[Excerpts from a dataset]

* * * * *

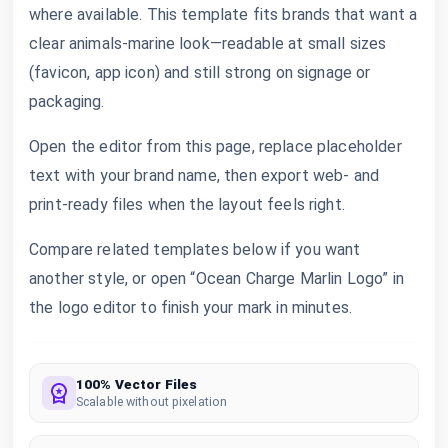
where available. This template fits brands that want a
clear animals-marine look—readable at small sizes
(favicon, app icon) and still strong on signage or
packaging.
Open the editor from this page, replace placeholder
text with your brand name, then export web- and
print-ready files when the layout feels right.
Compare related templates below if you want
another style, or open “Ocean Charge Marlin Logo” in
the logo editor to finish your mark in minutes.
100% Vector Files
Scalable without pixelation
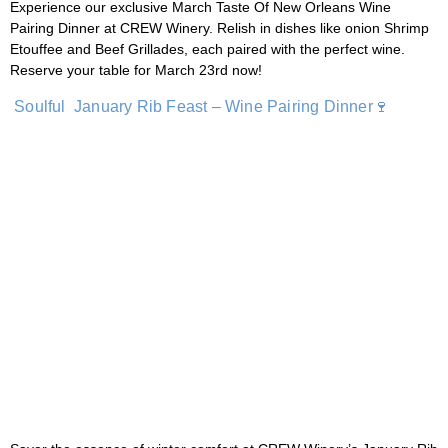
Experience our exclusive March Taste Of New Orleans Wine
Pairing Dinner at CREW Winery. Relish in dishes like onion Shrimp
Etouffee and Beef Grillades, each paired with the perfect wine.
Reserve your table for March 23rd now!
Soulful January Rib Feast – Wine Pairing Dinner🍷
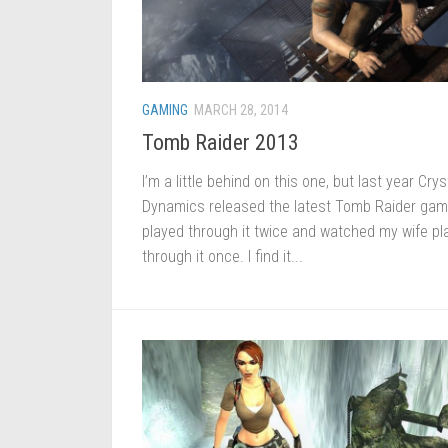
GAMING
MARCH 28, 2014
Tomb Raider 2013
I’m a little behind on this one, but last year Crys
Dynamics released the latest Tomb Raider game
played through it twice and watched my wife pl
through it once. I find it...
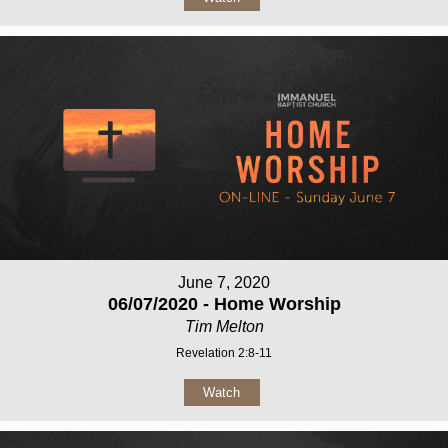
June 7, 2020
06/07/2020 - Home Worship
Tim Melton
Revelation 2:8-11
Watch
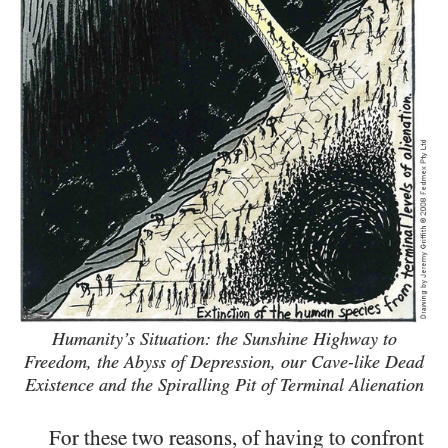
Humanity’s Situation: the Sunshine Highway to
Freedom, the Abyss of Depression,
our Cave-like Dead
Existence and the Spiralling Pit of Terminal Alienation
For these two reasons, of having to confront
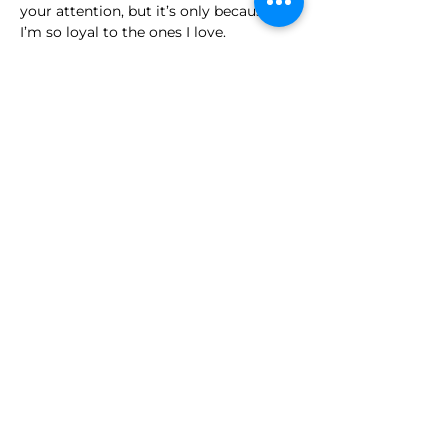
your attention, but it’s only because 
I’m so loyal to the ones I love.
When it comes to other dogs, I’m 
actually pretty social! I’ve met quite a 
few, and most of the time, I either stay 
calm and relaxed or happily say hello 
and try to play. I was part of a big 
group of 8–10 dogs recently, and I fit 
right in. 
Overall, I do best with people who 
understand and appreciate a loyal 
companion who wears his heart on his 
paw. I’m goofy, full of love, and ready 
to bring brightness, joy, and plenty of 
tail wags into your life. If you give me 
structure, guidance, and your heart, I’ll 
give you mine ten times over.
Much love,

* * * * *

### Aim of the task
Look through the entries above. Copy each line in which the string "Dinner" occurs.

### Finished task
Pairing Dinner at CREW Winery. Relish in dishes like onion Shrimp
Soulful January Rib Feast – Wine Pairing Dinner🍷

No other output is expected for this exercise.